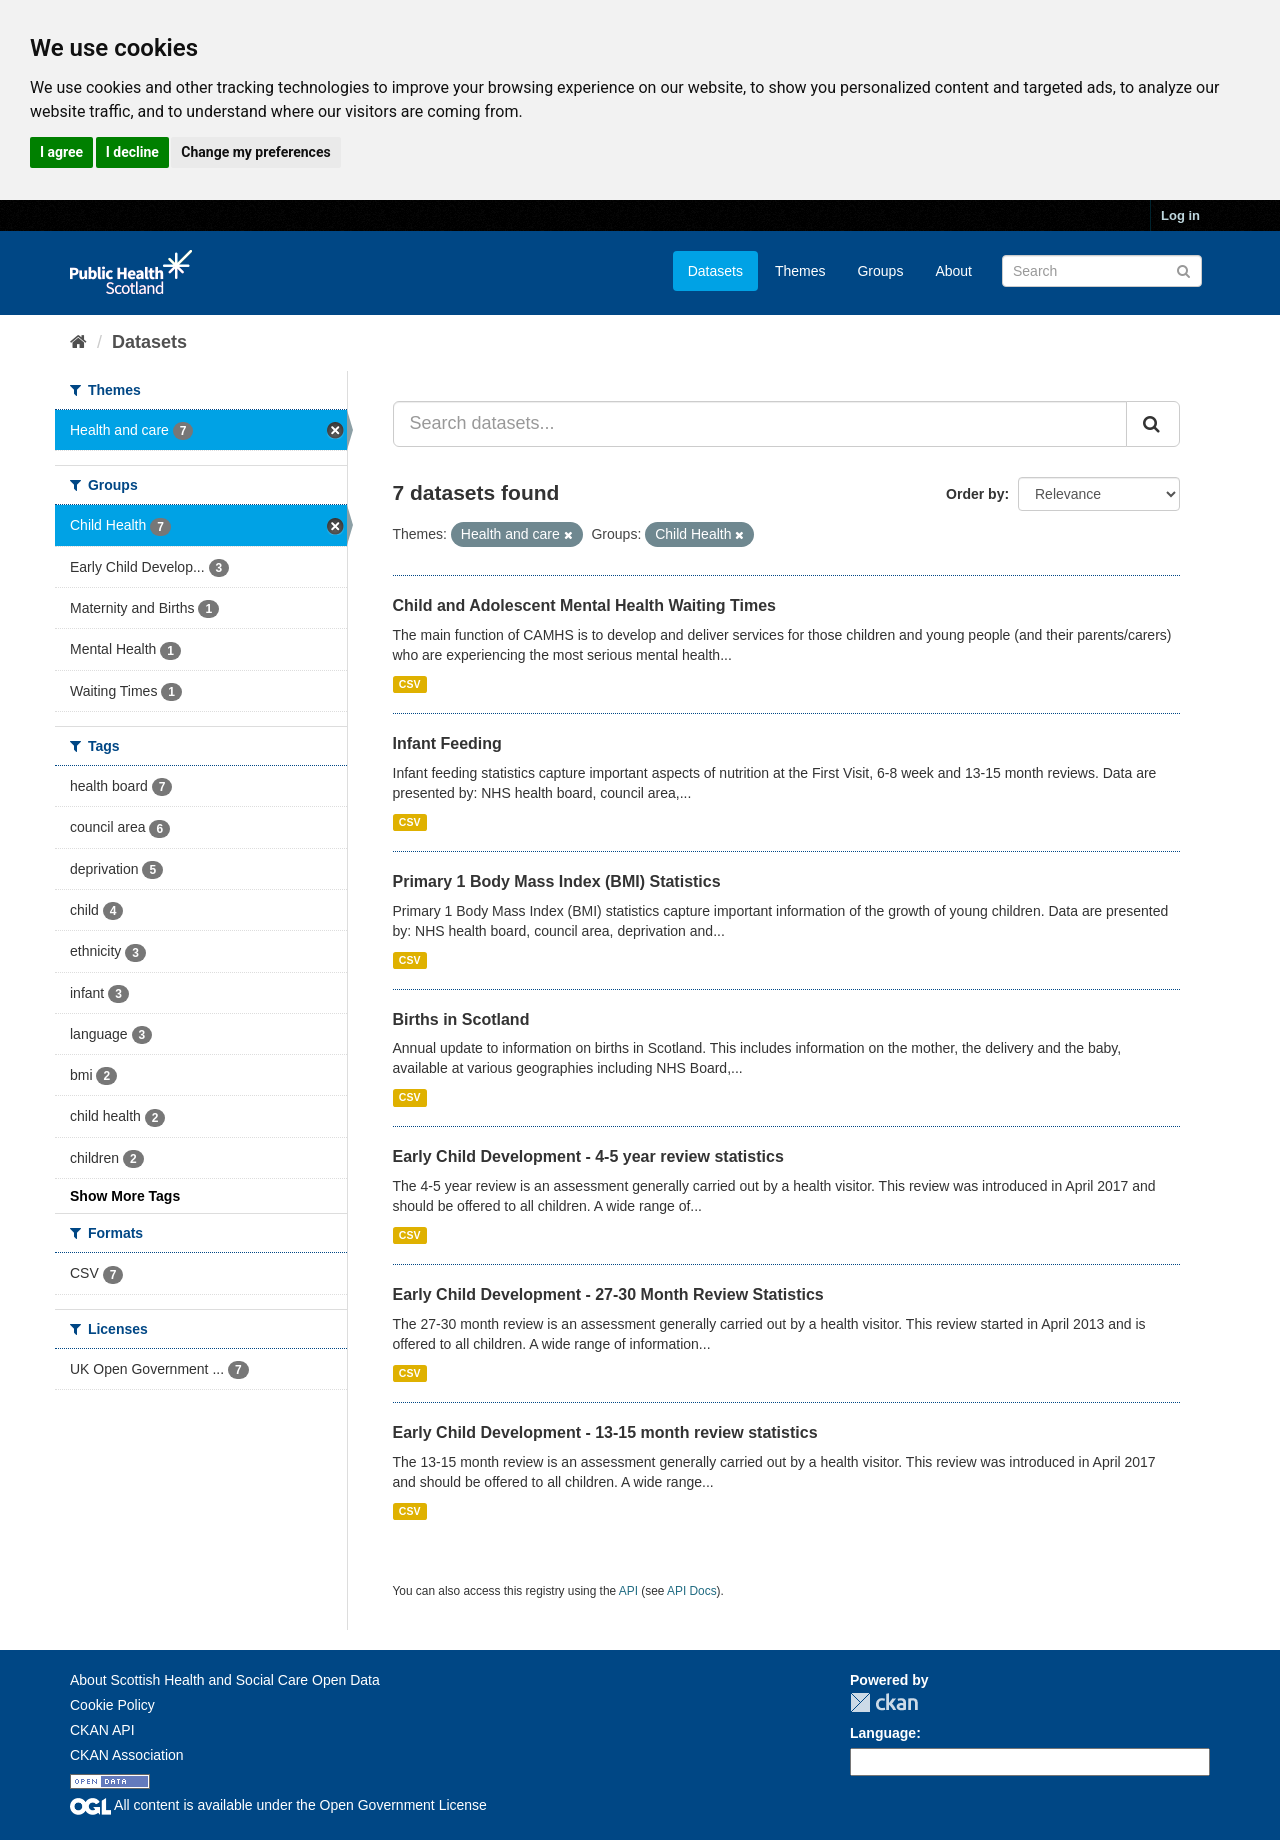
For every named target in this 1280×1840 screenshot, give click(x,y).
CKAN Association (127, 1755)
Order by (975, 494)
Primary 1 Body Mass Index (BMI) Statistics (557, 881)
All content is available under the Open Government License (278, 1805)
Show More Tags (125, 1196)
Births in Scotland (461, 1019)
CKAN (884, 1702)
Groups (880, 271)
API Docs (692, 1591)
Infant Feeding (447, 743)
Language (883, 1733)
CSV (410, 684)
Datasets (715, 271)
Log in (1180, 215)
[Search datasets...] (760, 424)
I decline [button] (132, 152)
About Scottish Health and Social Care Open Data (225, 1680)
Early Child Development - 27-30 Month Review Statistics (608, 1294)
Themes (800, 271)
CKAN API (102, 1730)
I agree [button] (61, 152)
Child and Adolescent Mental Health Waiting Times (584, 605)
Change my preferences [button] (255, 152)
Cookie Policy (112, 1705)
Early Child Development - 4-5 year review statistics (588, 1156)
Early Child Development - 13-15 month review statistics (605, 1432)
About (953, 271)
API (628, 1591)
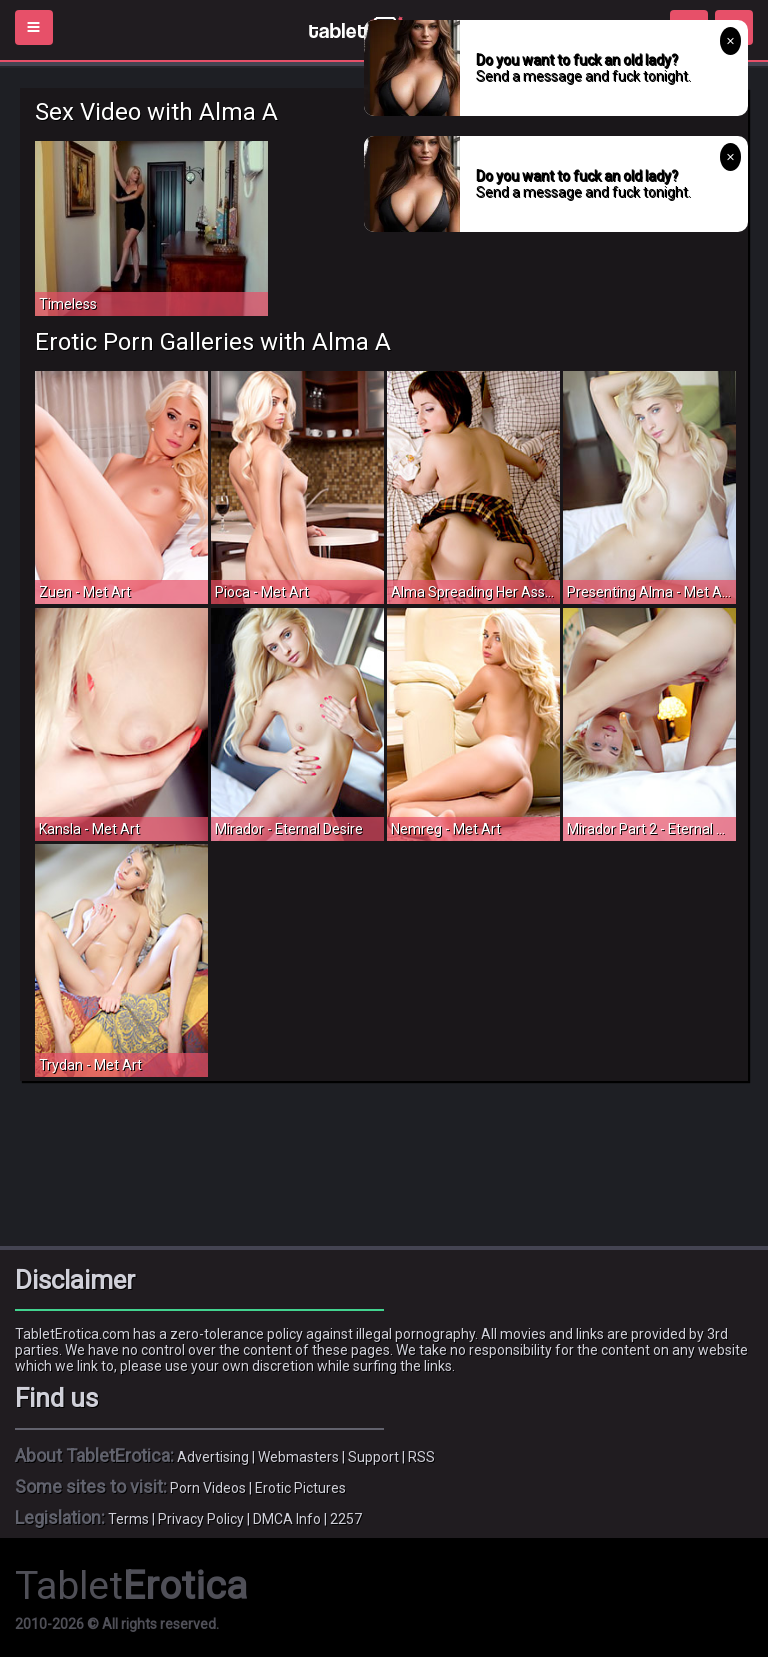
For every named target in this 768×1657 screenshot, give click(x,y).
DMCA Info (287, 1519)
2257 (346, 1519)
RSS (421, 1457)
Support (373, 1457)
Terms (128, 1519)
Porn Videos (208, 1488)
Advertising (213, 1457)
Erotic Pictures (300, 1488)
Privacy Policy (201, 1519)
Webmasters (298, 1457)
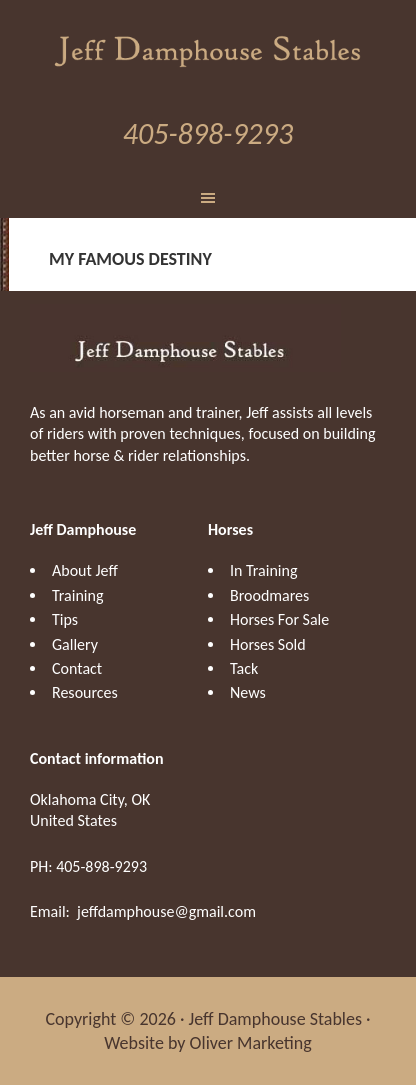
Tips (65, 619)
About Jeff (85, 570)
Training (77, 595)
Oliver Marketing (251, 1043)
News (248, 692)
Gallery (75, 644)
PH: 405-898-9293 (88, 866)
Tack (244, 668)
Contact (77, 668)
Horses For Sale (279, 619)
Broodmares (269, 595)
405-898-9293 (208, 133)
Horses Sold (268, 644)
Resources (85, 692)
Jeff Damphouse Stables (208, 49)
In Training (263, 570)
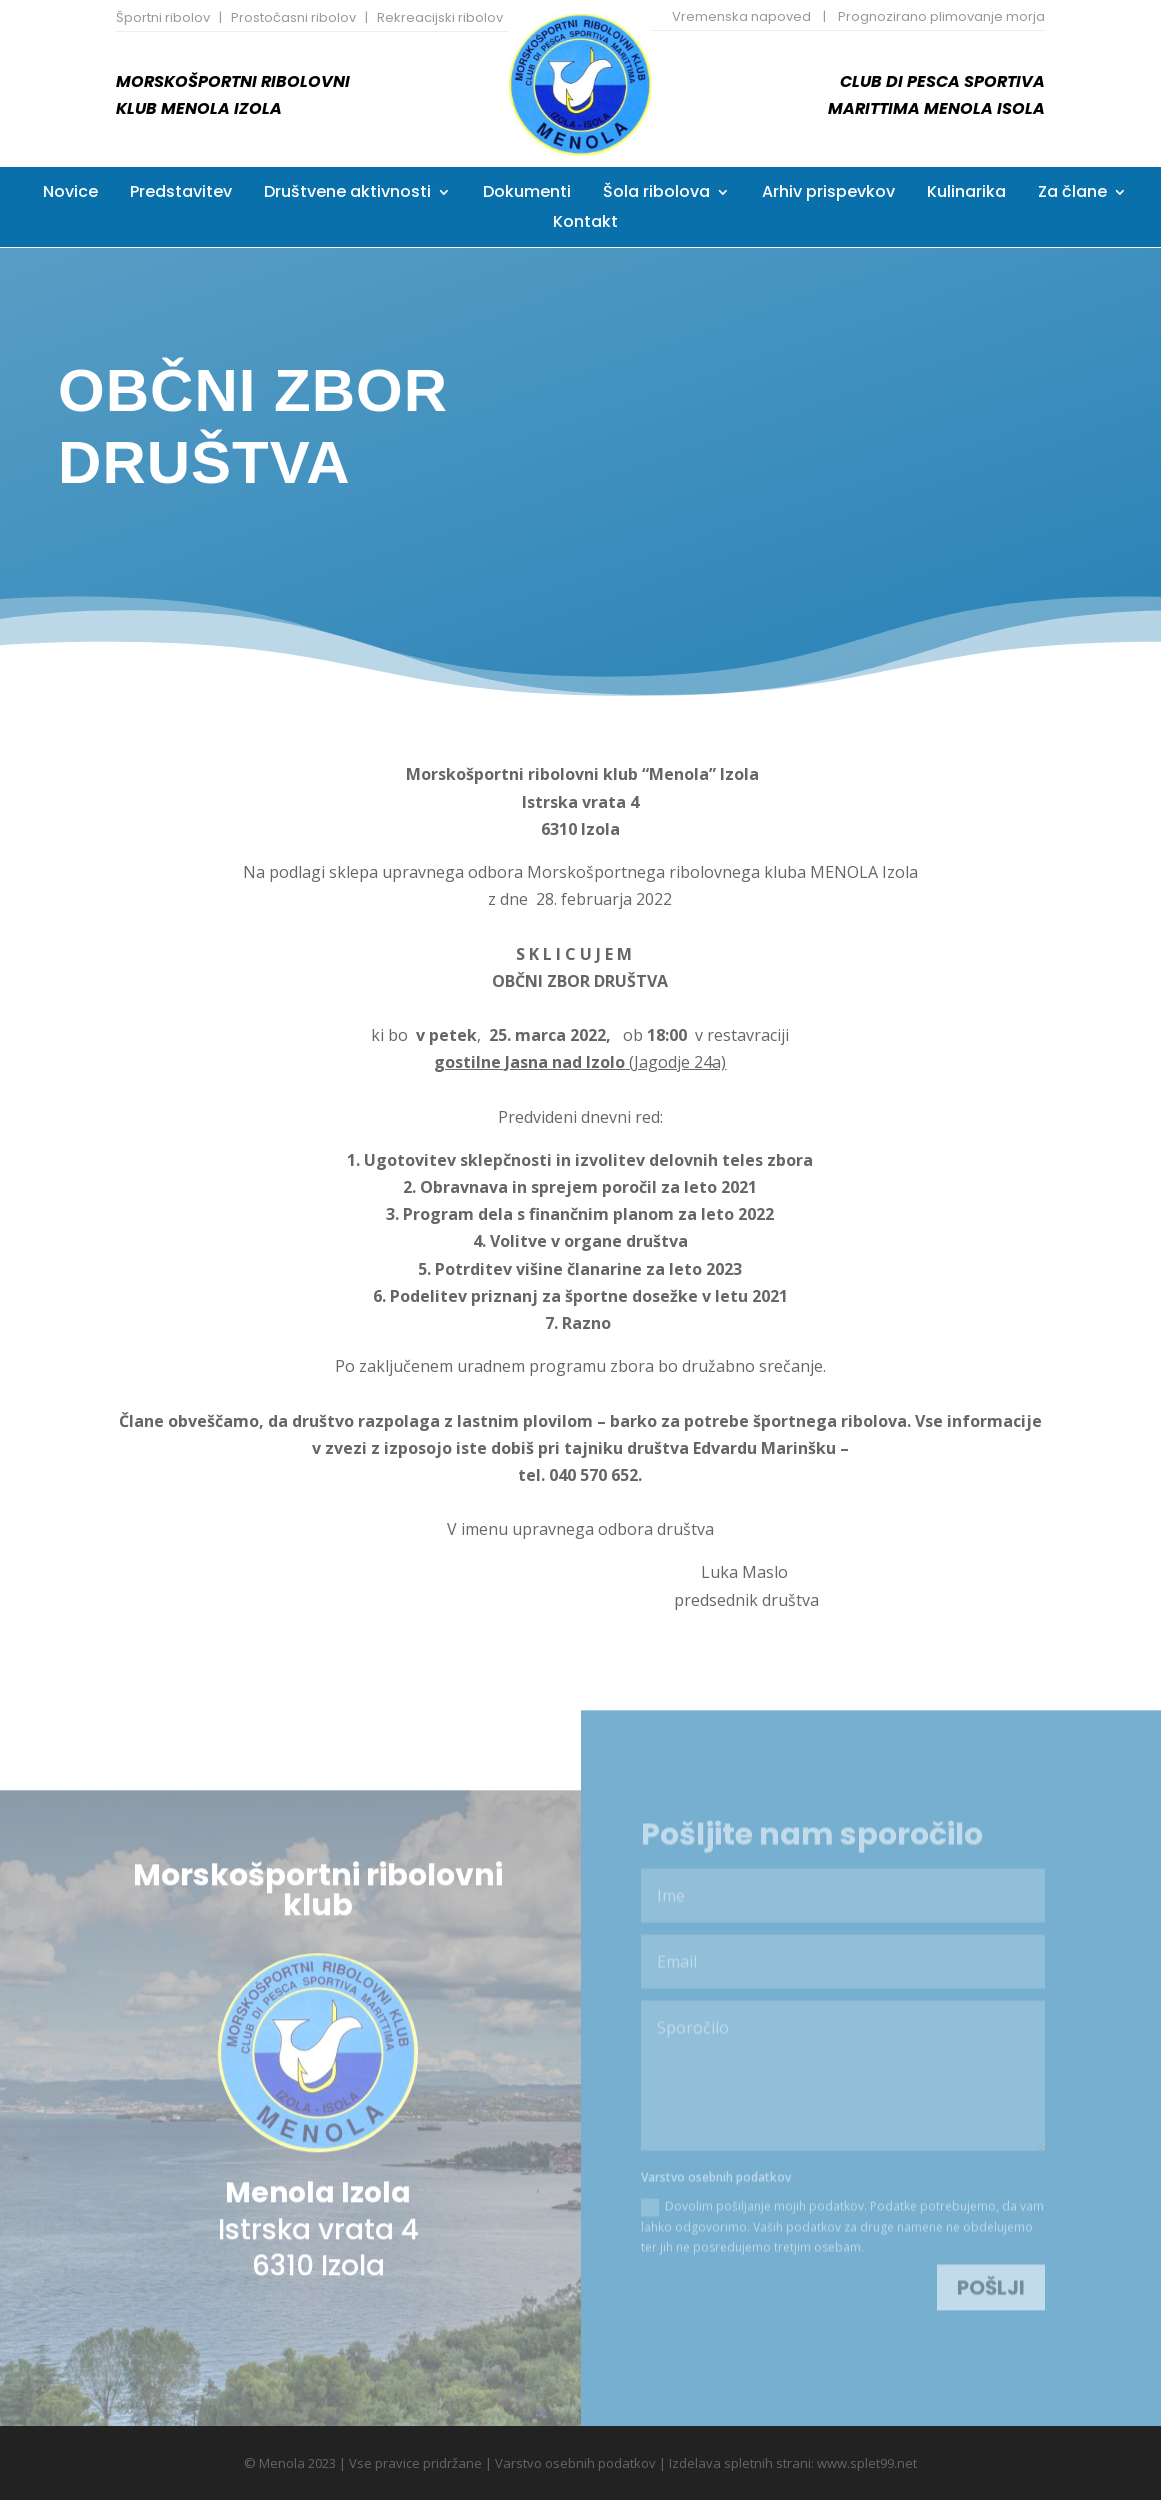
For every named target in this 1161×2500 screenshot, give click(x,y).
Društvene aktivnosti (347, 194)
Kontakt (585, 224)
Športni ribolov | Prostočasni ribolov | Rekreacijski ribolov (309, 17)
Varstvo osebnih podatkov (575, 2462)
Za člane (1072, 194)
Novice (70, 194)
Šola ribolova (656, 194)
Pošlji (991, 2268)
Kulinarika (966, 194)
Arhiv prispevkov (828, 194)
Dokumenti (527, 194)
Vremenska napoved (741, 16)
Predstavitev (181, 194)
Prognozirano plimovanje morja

* [What is required]
Your answer must be the lines above from the one holding "Horses For Sale (279, 619)" up to and including the one holding "Vremenska napoved (741, 16)", exact and with no pictures.

* [Finished exercise]
Horses For Sale (279, 619)
Broodmares (269, 595)
405-898-9293 (208, 133)
Horses Sold (268, 644)
Resources (85, 692)
Jeff Damphouse Stables (208, 49)
In Training (263, 570)
For every named target in this 1161×2500 screenshot, give click(x,y).
Društvene aktivnosti (347, 194)
Kontakt (585, 224)
Športni ribolov | Prostočasni ribolov | Rekreacijski ribolov (309, 17)
Varstvo osebnih podatkov (575, 2462)
Za člane (1072, 194)
Novice (70, 194)
Šola ribolova (656, 194)
Pošlji (991, 2268)
Kulinarika (966, 194)
Arhiv prispevkov (828, 194)
Dokumenti (527, 194)
Vremenska napoved (741, 16)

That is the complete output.